Diddú: A Singer for all seasons
Diddú’s performances move audiences and critics alike.
Most Icelanders, artists included, are known by their given names in Iceland. But if you asked an Icelander about Sigrún Hjálmtýsdóttir, they might not be sure whom you were talking about. If you say Diddú, however, a smile will appear and they will already be recounting their fond memories of a singer who has been one of Iceland’s favorites for decades.
Diddú started singing while in her teens. She first appeared on the Icelandic cultural scene when she was a member of pop and folk group Spilverk thjódanna in the 1970s and immediately became known for her distinct voice and lively performances. Spilverk thjódanna was one of the most prominent musical groups at the time and most people probably expected Diddú to continue as a pop singer. However, she surprised many of her fans by switching over to opera.

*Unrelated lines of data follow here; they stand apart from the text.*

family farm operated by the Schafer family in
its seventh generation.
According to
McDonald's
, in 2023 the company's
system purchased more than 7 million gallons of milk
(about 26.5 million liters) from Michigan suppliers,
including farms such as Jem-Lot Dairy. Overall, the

Diddú studied classical singing in Reykjavík, at the Guildhall School of Music in London, and in Italy. On completion of her studies she started appearing in operas, both within Iceland and abroad. With the Icelandic Opera she has performed the roles of Susanna in The Marriage of Figaro, Gilda in Rigoletto, Papagena and the Queen of the Night in The Magic Flute, Lucia in Lucia di Lammermoor, Violetta in La traviata, Adina in L’elisir d’amore and Rosalinda in Die Fledermaus. She has also sung the role of Olympia in The Tales of Hoffmann at the National Theatre of Iceland. Many of her performances have strongly moved audiences and critics alike.

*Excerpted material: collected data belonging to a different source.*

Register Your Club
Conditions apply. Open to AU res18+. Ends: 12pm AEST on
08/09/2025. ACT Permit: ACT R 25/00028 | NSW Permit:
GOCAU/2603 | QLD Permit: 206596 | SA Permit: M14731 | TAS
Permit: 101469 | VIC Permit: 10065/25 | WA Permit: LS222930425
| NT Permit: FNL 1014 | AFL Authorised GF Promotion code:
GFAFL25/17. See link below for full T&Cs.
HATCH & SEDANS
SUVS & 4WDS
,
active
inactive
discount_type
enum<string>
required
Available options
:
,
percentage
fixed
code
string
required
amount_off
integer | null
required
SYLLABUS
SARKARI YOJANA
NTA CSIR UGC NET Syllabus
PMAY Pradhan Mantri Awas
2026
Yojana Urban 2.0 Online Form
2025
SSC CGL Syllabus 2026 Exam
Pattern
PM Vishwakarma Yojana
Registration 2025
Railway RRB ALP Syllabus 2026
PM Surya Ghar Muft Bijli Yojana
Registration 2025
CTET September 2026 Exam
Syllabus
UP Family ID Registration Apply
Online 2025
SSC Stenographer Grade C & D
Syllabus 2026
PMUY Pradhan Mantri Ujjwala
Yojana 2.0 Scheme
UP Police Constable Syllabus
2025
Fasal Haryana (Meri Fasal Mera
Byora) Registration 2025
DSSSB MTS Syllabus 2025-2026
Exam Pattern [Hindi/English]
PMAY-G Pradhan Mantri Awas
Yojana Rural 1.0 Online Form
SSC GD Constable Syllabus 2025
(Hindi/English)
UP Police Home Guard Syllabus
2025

Diddú has also acted in several Icelandic films, most notably Movie Days (Bíódagar) by Fridrik Fridriksson and Brekkukotsannáll, based on the novel The Fish can Sing by Nobel Laureate Halldór Laxness. Had she not chosen singing as her profession she would surely have become an actor.

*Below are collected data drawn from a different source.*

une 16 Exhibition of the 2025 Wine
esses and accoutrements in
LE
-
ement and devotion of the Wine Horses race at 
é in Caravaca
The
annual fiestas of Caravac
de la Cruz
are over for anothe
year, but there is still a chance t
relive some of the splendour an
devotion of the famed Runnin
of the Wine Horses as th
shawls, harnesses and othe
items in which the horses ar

Her recent albums include Hvert örstutt spor (‘Each Tiny Step’) and Fuglar tímans (‘Birds of Time’). In the fall of 2007 she performed with singer Gardar Thór Cortes in London and starred in a special production at the Icelandic
Opera called Opera Pearls.
Diddú often performs at concerts and official gatherings. When she arrives the venue is inevitably filled with joy. Her presence is strong and she radiates positive feelings. Her skills at finding the right songs to fit the moment are uncanny. Even foreign audiences who have never seen her before are immediately charmed. Her smile and good humorpenetrate even the strongest defenses.